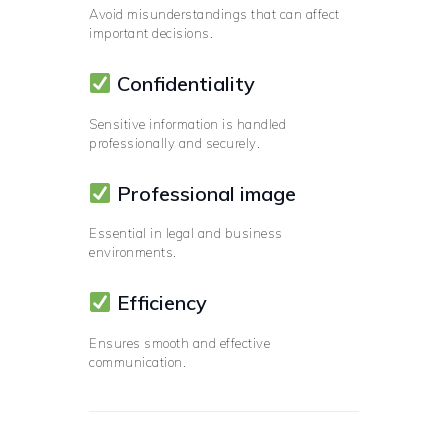
Avoid misunderstandings that can affect
important decisions.
Confidentiality
Sensitive information is handled
professionally and securely.
Professional image
Essential in legal and business
environments.
Efficiency
Ensures smooth and effective
communication.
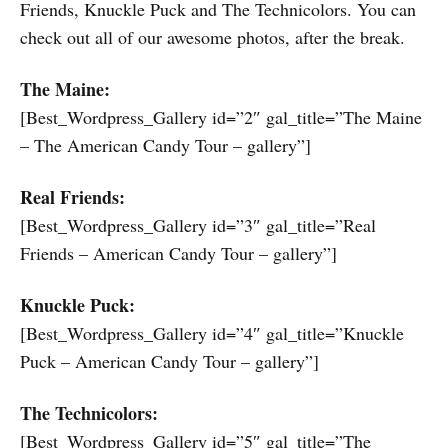
Friends, Knuckle Puck and The Technicolors. You can
check out all of our awesome photos, after the break.
The Maine:
[Best_Wordpress_Gallery id=”2″ gal_title=”The Maine
– The American Candy Tour – gallery”]
Real Friends:
[Best_Wordpress_Gallery id=”3″ gal_title=”Real
Friends – American Candy Tour – gallery”]
Knuckle Puck:
[Best_Wordpress_Gallery id=”4″ gal_title=”Knuckle
Puck – American Candy Tour – gallery”]
The Technicolors:
[Best_Wordpress_Gallery id=”5″ gal_title=”The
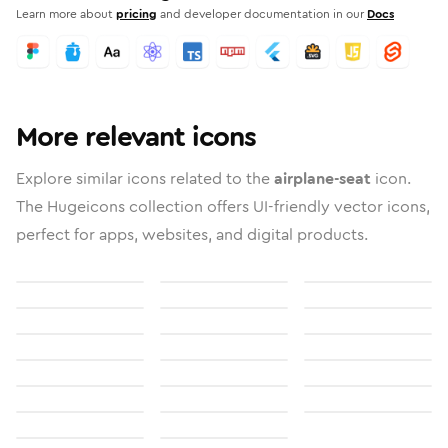
Learn more about
pricing
and developer documentation in our
Docs
More relevant icons
Explore similar icons related to the
airplane-seat
icon.
The Hugeicons collection offers UI-friendly vector icons,
perfect for apps, websites, and digital products.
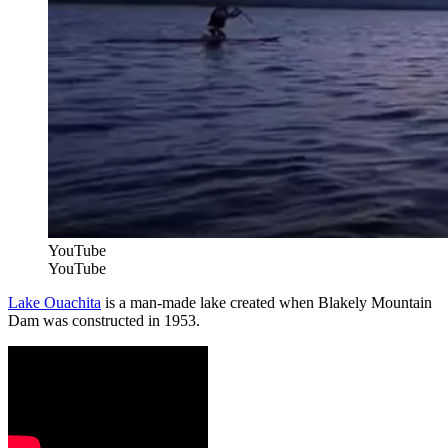
YouTube
YouTube
Lake Ouachita
is a man-made lake created when Blakely Mountain
Dam was constructed in 1953.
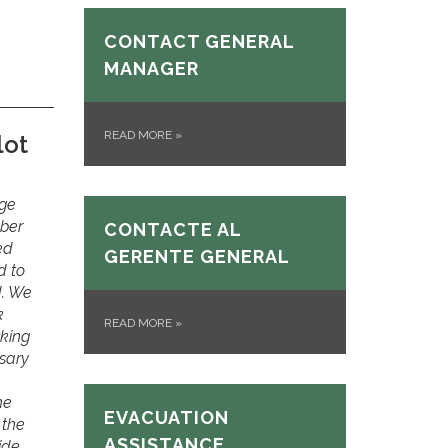
CONTACT GENERAL
MANAGER
READ MORE
»
lot
rge
ober
CONTACTE AL
ed
GERENTE GENERAL
d to
d. We
k
READ MORE
»
nking
sary
he
EVACUATION
 the
ASSISTANCE
ide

◆ TASK
Check each line of the records for the string "Knuckle" and state how many lines contain it. Give only the number.

◆ TASK RESPONSE
3